1 Introduction
Cloud computing is becoming increasingly pervasive, with the extensive demand for big data analytics and discovery shifting many individuals and organizations towards cloud services. This move is motivated by benefits such as shared storage and computation service among a massive number of users. In order to maximally leverage the cloud, high availability and reliability are of utmost importance to the overall user experience. Therefore, it is important to monitor the compute nodes' usage and behavior, and then gain insights into the potential anomalous operations running in the cloud which might result in reduced efficiency or even downtime of the data center.

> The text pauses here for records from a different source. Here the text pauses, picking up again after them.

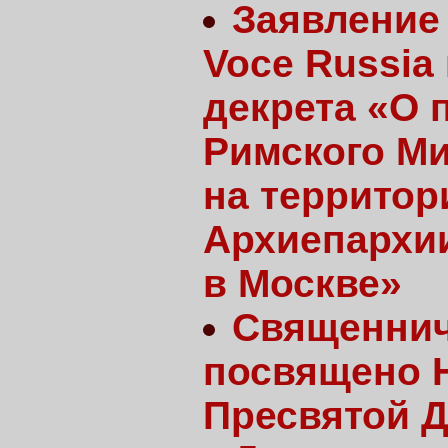
Заявление
Voce Russia
декрета «О 
Римского Ми
на территор
Архиепархи
в Москве»
Священниче
посвящено 
Пресвятой 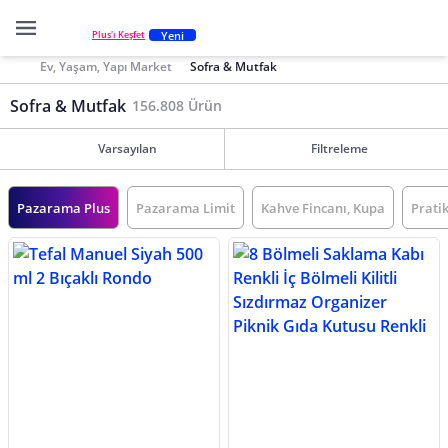
Yeni
Plus'ı Keşfet
Ev, Yaşam, Yapı Market
Sofra & Mutfak
Sofra & Mutfak
156.808 Ürün
Varsayılan
Filtreleme
Pazarama Plus
Pazarama Limit
Kahve Fincanı, Kupa
Pratik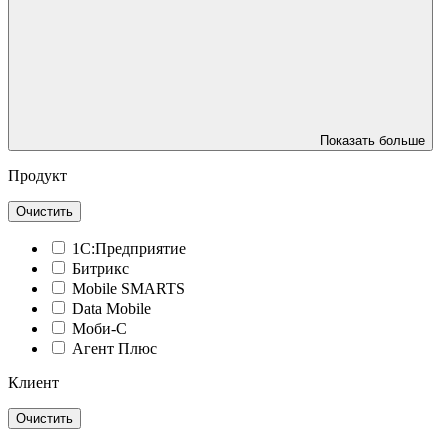
Показать больше
Продукт
Очистить
1С:Предприятие
Битрикс
Mobile SMARTS
Data Mobile
Моби-С
Агент Плюс
Клиент
Очистить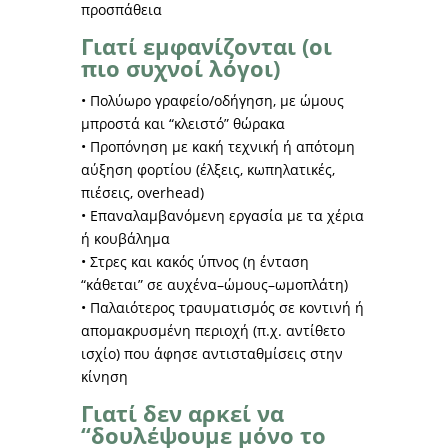
προσπάθεια
Γιατί εμφανίζονται (οι
πιο συχνοί λόγοι)
• Πολύωρο γραφείο/οδήγηση, με ώμους
μπροστά και “κλειστό” θώρακα
• Προπόνηση με κακή τεχνική ή απότομη
αύξηση φορτίου (έλξεις, κωπηλατικές,
πιέσεις, overhead)
• Επαναλαμβανόμενη εργασία με τα χέρια
ή κουβάλημα
• Στρες και κακός ύπνος (η ένταση
“κάθεται” σε αυχένα–ώμους–ωμοπλάτη)
• Παλαιότερος τραυματισμός σε κοντινή ή
απομακρυσμένη περιοχή (π.χ. αντίθετο
ισχίο) που άφησε αντισταθμίσεις στην
κίνηση
Γιατί δεν αρκεί να
“δουλέψουμε μόνο το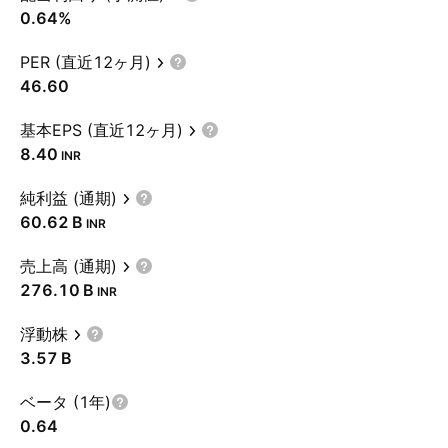
0.64%
PER (直近12ヶ月)
46.60
基本EPS (直近12ヶ月)
8.40
INR
純利益 (通期)
‪60.62 B‬
INR
売上高 (通期)
‪276.10 B‬
INR
浮動株
‪3.57 B‬
ベータ (1年)
0.64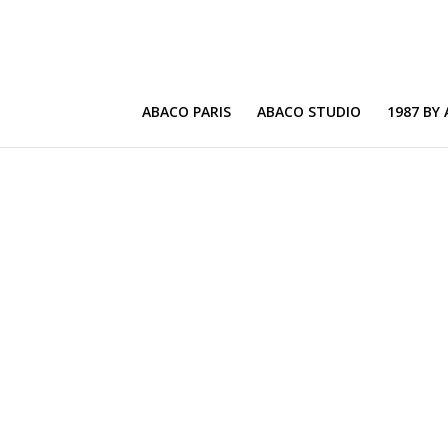
ABACO PARIS
ABACO STUDIO
1987 BY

CloudDet facilitates the exploration of anomalous cloud computing performances through three levels of analysis: (a) Anomaly ranking, (b) Anomaly inspection, and (c) Anomaly clustering. The figure showcases some exploration results with bitbrains datacenter traces data. Node (b1) contains both short and long term spikes. Node (b2) shows a 12-hour periodic pattern for the performance metrics by observing the calendar chart in (a2), but encounters a spike in the process. Node (b3) shows many short-term and near-periodic spikes at the beginning and an abnormal long-term spike near the end. After collapsing the long-term one into a visual aggregation glyph in (b5), (b3) is updated and the latter temporal data “pop out”, which shows a similar pattern as the beginning. Node (b4) shows a general periodic trend by using the PCA analysis in (b6). Most of the nodes are clustered into three groups in (c).